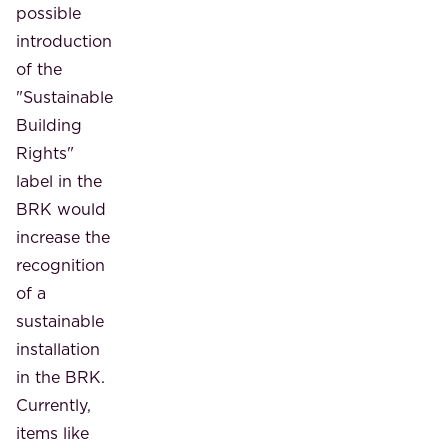
possible
introduction
of the
"Sustainable
Building
Rights"
label in the
BRK would
increase the
recognition
of a
sustainable
installation
in the BRK.
Currently,
items like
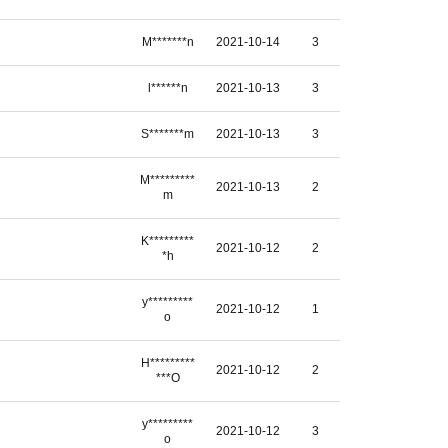
M*******n
2021-10-14
3
l******n
2021-10-13
3
S*******m
2021-10-13
3
M*********
2021-10-13
2
m
K*********
2021-10-12
2
*h
y*********
2021-10-12
1
o
H*********
2021-10-12
2
***O
y*********
2021-10-12
3
o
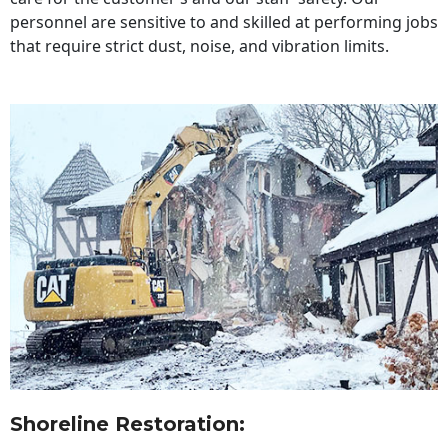
personnel are sensitive to and skilled at performing jobs
that require strict dust, noise, and vibration limits.
Shoreline Restoration
:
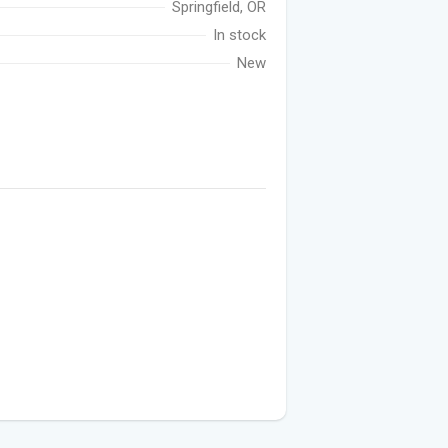
Springfield, OR
In stock
New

_ _ _

Work order
Could you output every entry exactly as written, skipping the pictures?

Final answer
possible
introduction
of the
"Sustainable
Building
Rights"
label in the
BRK would
increase the
recognition
of a
sustainable
installation
in the BRK.
Currently,
items like
M*******n
2021-10-14
3
l******n
2021-10-13
3
S*******m
2021-10-13
3
M*********
2021-10-13
2
m
K*********
2021-10-12
2
*h
y*********
2021-10-12
1
o
H*********
2021-10-12
2
***O
y*********
2021-10-12
3
o
personnel are sensitive to and skilled at performing jobs
that require strict dust, noise, and vibration limits.
Shoreline Restoration
:
Springfield, OR
In stock
New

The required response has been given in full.